## Provided records
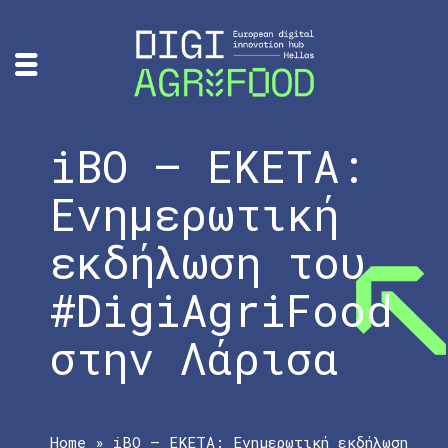
iBO – ΕΚΕΤΑ:
Ενημερωτική
εκδήλωση του
#DigiAgriFood
στην Λάρισα
Home
»
iBO – ΕΚΕΤΑ: Ενημερωτική εκδήλωση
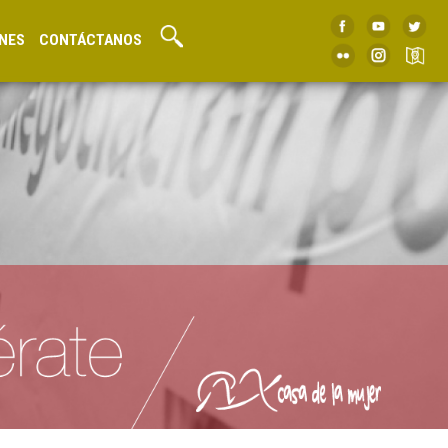
NES
CONTÁCTANOS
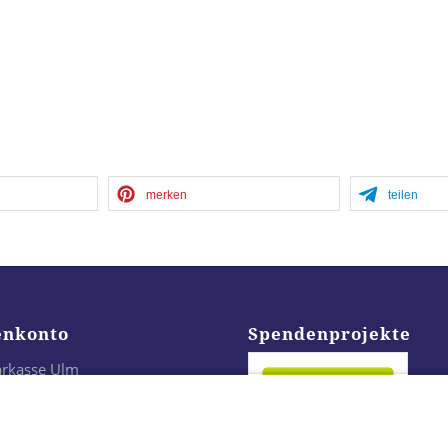
merken
teilen
enkonto
Spendenprojekte
arkasse Ulm
24 6305 0000 0021 3296 43
LADES1ULM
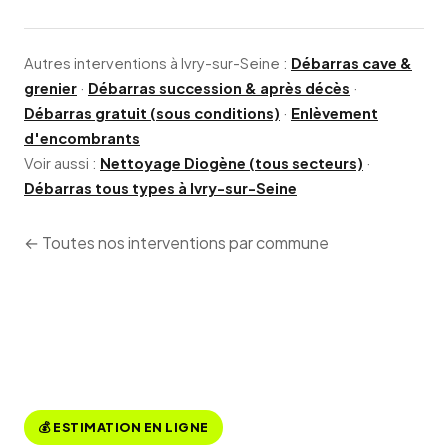
Autres interventions à Ivry-sur-Seine :
Débarras cave &
grenier
·
Débarras succession & après décès
·
Débarras gratuit (sous conditions)
·
Enlèvement
d'encombrants
Voir aussi :
Nettoyage Diogène (tous secteurs)
·
Débarras tous types à Ivry-sur-Seine
← Toutes nos interventions par commune
💰 ESTIMATION EN LIGNE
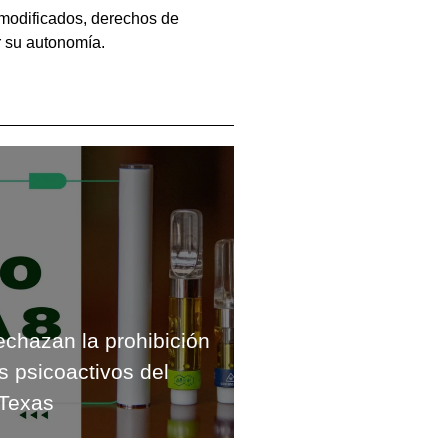
 modificados, derechos de
ar su autonomía.
chazan la prohibición
s psicoactivos del
Texas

## About this task
The material must be restated verbatim. Its pictures must be omitted.

## Expected output
iBO – ΕΚΕΤΑ:
Ενημερωτική
εκδήλωση του
#DigiAgriFood
στην Λάρισα
Home
»
iBO – ΕΚΕΤΑ: Ενημερωτική εκδήλωση
NES
CONTÁCTANOS
merken
teilen
enkonto
Spendenprojekte
arkasse Ulm
24 6305 0000 0021 3296 43
LADES1ULM
Autres interventions à Ivry-sur-Seine :
Débarras cave &
grenier
·
Débarras succession & après décès
·
Débarras gratuit (sous conditions)
·
Enlèvement
d'encombrants
Voir aussi :
Nettoyage Diogène (tous secteurs)
·
Débarras tous types à Ivry-sur-Seine
← Toutes nos interventions par commune
💰 ESTIMATION EN LIGNE
 modificados, derechos de
ar su autonomía.
chazan la prohibición
s psicoactivos del
Texas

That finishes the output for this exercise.